Task to complete: For every line that contains the string "Tapiovaara", pull that line out of the material below.
___ Dataset extract
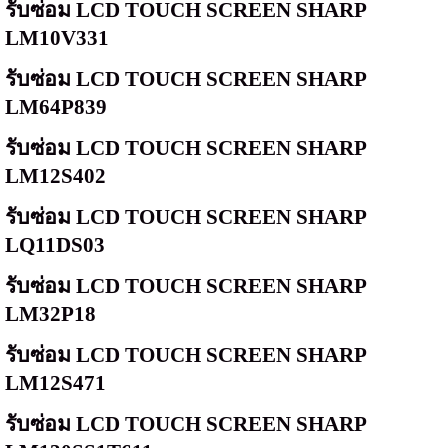
รับซ่อม
LCD TOUCH SCREEN SHARP
LM10V331
รับซ่อม
LCD TOUCH SCREEN SHARP
LM64P839
รับซ่อม
LCD TOUCH SCREEN SHARP
LM12S402
รับซ่อม
LCD TOUCH SCREEN SHARP
LQ11DS03
รับซ่อม
LCD TOUCH SCREEN SHARP
LM32P18
รับซ่อม
LCD TOUCH SCREEN SHARP
LM12S471
รับซ่อม
LCD TOUCH SCREEN SHARP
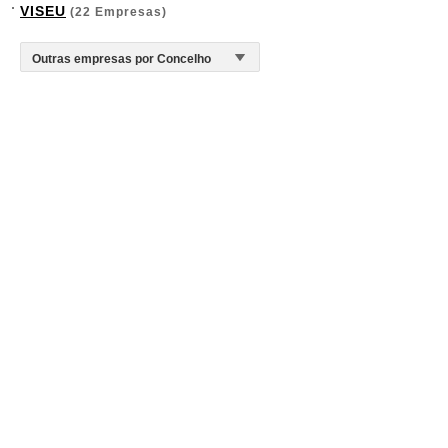
VISEU
(22 Empresas)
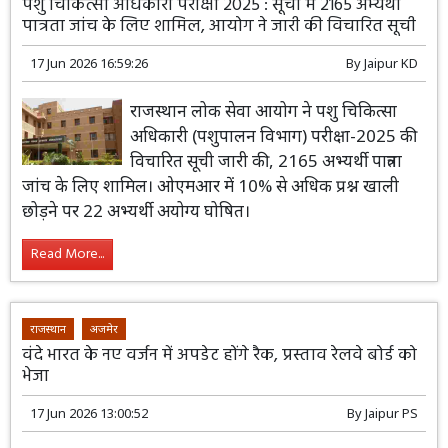
पशु चिकित्सा अधिकारी परीक्षा 2025 : सूची में 2165 अभ्यर्थी
पात्रता जांच के लिए शामिल, आयोग ने जारी की विचारित सूची
17 Jun 2026 16:59:26
By
Jaipur KD
राजस्थान लोक सेवा आयोग ने पशु चिकित्सा
अधिकारी (पशुपालन विभाग) परीक्षा-2025 की
विचारित सूची जारी की, 2165 अभ्यर्थी पात्रता
जांच के लिए शामिल। ओएमआर में 10% से अधिक प्रश्न खाली
छोड़ने पर 22 अभ्यर्थी अयोग्य घोषित।
Read More...
राजस्थान
अजमेर
वंदे भारत के नए वर्जन में अपडेट होंगे रैक, प्रस्ताव रेलवे बोर्ड को
भेजा
17 Jun 2026 13:00:52
By
Jaipur PS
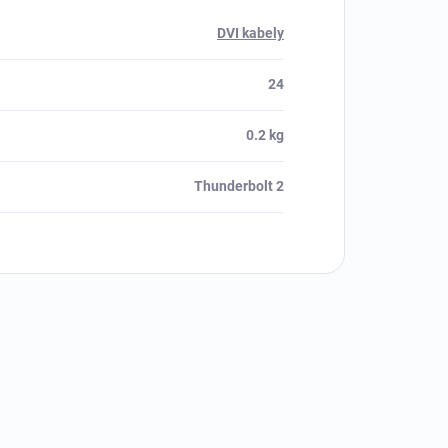
DVI kabely
24
0.2 kg
Thunderbolt 2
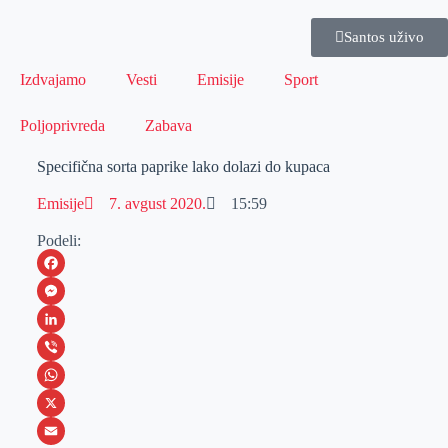
Santos uživo
Izdvajamo
Vesti
Emisije
Sport
Poljoprivreda
Zabava
Specifična sorta paprike lako dolazi do kupaca
Emisije
7. avgust 2020.
15:59
Podeli:
F
a
M
c
e
L
e
s
i
V
b
s
n
i
W
o
e
k
b
h
X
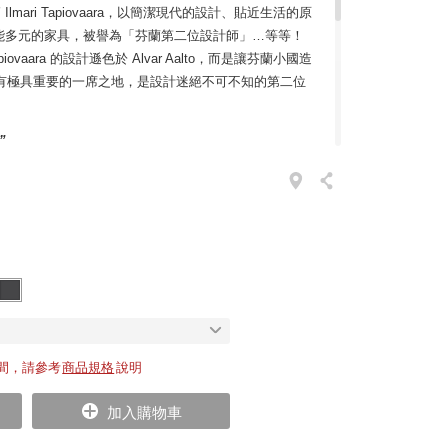
lmari Tapiovaara，以簡潔現代的設計、貼近生活的原
能多元的家具，被譽為「芬蘭第二位設計師」…等等！
vaara 的設計遜色於 Alvar Aalto，而是讓芬蘭小國造
ra 佔有極具重要的一席之地，是設計迷絕不可不知的第二位
”
的設計理念，1946 年他和妻子 Annikki 贏得負責位在赫爾辛
emica）學生宿舍室內及家具設計。Tapiovaara 確信功
設計主流）能促進社會平等，為學生創作了往後最廣為人
工藝已趨近成熟，Tapiovaara 將技術更加精進規格化，達
疊的特性，被廣泛運用在學校、辦公空間、餐廳，也曾
vaara 深具社會責任，實踐對現代平等進步社會的追求，
竿的地位，更傳頌著一句話：「芬蘭人都知道
間，請參考
商品規格
說明
人在學校都坐過它！」
加入購物車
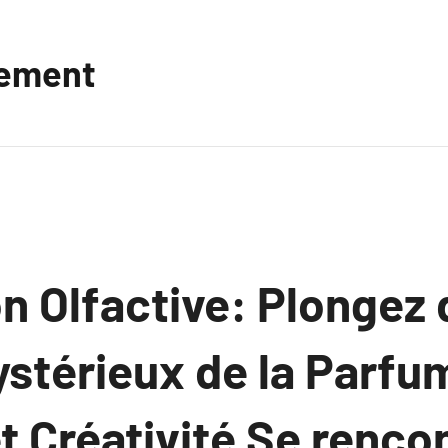
vement
n Olfactive: Plongez 
stérieux de la Parfum
t Créativité Se renco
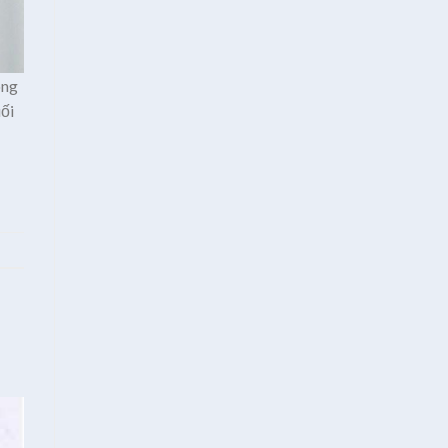
ông
uối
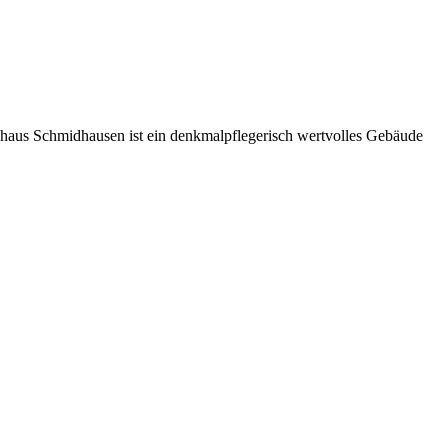
khaus Schmidhausen ist ein denkmalpflegerisch wertvolles Gebäude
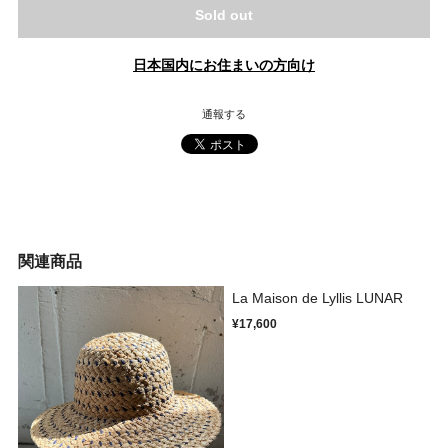
Sold out
日本国内にお住まいの方向け
通報する
関連商品
La Maison de Lyllis LUNAR
¥17,600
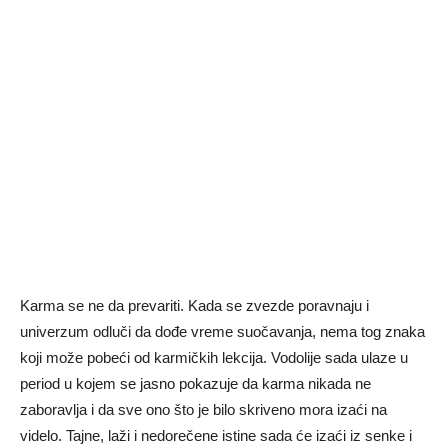
Karma se ne da prevariti. Kada se zvezde poravnaju i
univerzum odluči da dođe vreme suočavanja, nema tog znaka
koji može pobeći od karmičkih lekcija. Vodolije sada ulaze u
period u kojem se jasno pokazuje da karma nikada ne
zaboravlja i da sve ono što je bilo skriveno mora izaći na
videlo. Tajne, laži i nedorečene istine sada će izaći iz senke i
______
The completed task:
lmari Tapiovaara，以簡潔現代的設計、貼近生活的原
emica）學生宿舍室內及家具設計。Tapiovaara 確信功
工藝已趨近成熟，Tapiovaara 將技術更加精進規格化，達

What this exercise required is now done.